Goodwill Impairment Testing under Ind AS 36

Under Ind AS, goodwill is no longer amortised. Instead, every year, companies like Tata Steel, Infosys, Wipro and ITC must check whether their goodwill is still worth the amount shown on their books. This is called the Impairment Test under Ind AS 36.

1. Why Impairment Testing?

  • Goodwill has indefinite life — without an annual review, it could become overstated.
  • Protects investors from inflated assets and overstated profits.
  • Aligns Indian financials with IFRS (IAS 36).

2. Key Definitions

(a) Cash-Generating Unit (CGU)

The smallest identifiable group of assets that generates cash inflows largely independent of other assets. Example: each business segment of Tata Group — Tata Steel, Tata Motors PV, Tata Motors CV — can be a separate CGU.

(b) Carrying Amount

Value at which the CGU (including allocated goodwill) is shown in the Balance Sheet.

(c) Recoverable Amount

Recoverable Amount = HIGHER of (Fair Value − Cost to Sell) and (Value in Use)

(d) Value in Use

Present value of future cash flows expected from the CGU, discounted at a pre-tax discount rate (typically WACC).

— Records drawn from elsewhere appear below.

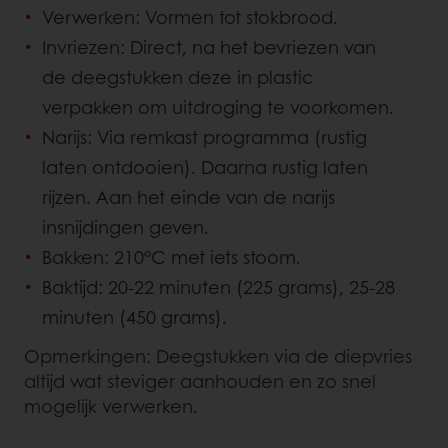
Verwerken: Vormen tot stokbrood.
Invriezen: Direct, na het bevriezen van
de deegstukken deze in plastic
verpakken om uitdroging te voorkomen.
Narijs: Via remkast programma (rustig
laten ontdooien). Daarna rustig laten
rijzen. Aan het einde van de narijs
insnijdingen geven.
Bakken: 210°C met iets stoom.
Baktijd: 20-22 minuten (225 grams), 25-28
minuten (450 grams).
Opmerkingen: Deegstukken via de diepvries
altijd wat steviger aanhouden en zo snel
mogelijk verwerken.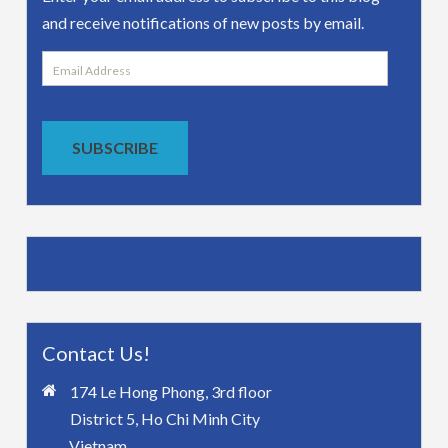
and receive notifications of new posts by email.
Email
Address
SUBSCRIBE
Contact Us!
174 Le Hong Phong, 3rd floor
District 5, Ho Chi Minh City
Vietnam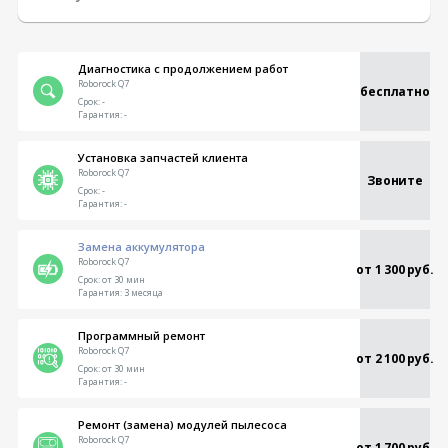
Диагностика с продолжением работ
Roborock Q7
бесплатно
Срок:
-
Гарантия:
-
Установка запчастей клиента
Roborock Q7
Звоните
Срок:
-
Гарантия:
-
Замена аккумулятора
Roborock Q7
от 1 300 руб.
Срок:
от 30 мин
Гарантия:
3 месяца
Программный ремонт
Roborock Q7
от 2 100 руб.
Срок:
от 30 мин
Гарантия:
-
Ремонт (замена) модулей пылесоса
Roborock Q7
от 1 700 руб.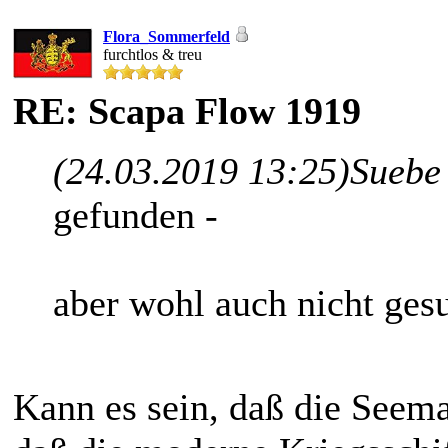
Flora_Sommerfeld
furchtlos & treu
RE: Scapa Flow 1919
(24.03.2019 13:25)
Suebe
gefunden -
aber wohl auch nicht gesu
Kann es sein, daß die Seema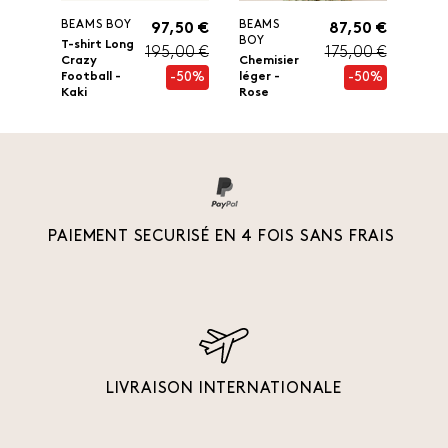
BEAMS BOY
BEAMS
97,50 €
87,50 €
BOY
T-shirt Long
195,00 €
175,00 €
Crazy
Chemisier
-50%
-50%
Football -
léger -
Kaki
Rose
PAIEMENT SECURISÉ EN 4 FOIS SANS FRAIS
LIVRAISON INTERNATIONALE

3. The 5-Step Impairment Process

  1. Identify CGUs and allocate goodwill to them.
  2. Determine carrying amount of each CGU (including goodwill).
  3. Estimate recoverable amount.
  4. Compare carrying with recoverable amount; if carrying > recoverable → impairment.
  5. Allocate the loss: first to goodwill, then to other assets pro rata.

4. When Is the Test Done?

  • At least annually, regardless of indicators.
  • Whenever indicators of impairment exist (e.g., regulatory changes, technology shift, fall in market cap).

5. Reversal Rule

Important: An impairment loss recognised on goodwill shall NEVER be reversed in subsequent periods (Ind AS 36, Para 124).

6. Real Indian Examples

  • Tata Steel impaired goodwill on its European business by thousands of crores due to Brexit and steel price collapse.
  • Vedanta has tested goodwill on its Cairn India and copper businesses multiple times.
  • Infosys and TCS routinely disclose CGU-wise goodwill and discount rates used.

7. Disclosures Required (Ind AS 36)

  • Carrying amount of goodwill allocated to each CGU.
  • Basis used to determine recoverable amount.
  • Key assumptions and discount rate.
  • Sensitivity analysis if a reasonably possible change would cause impairment.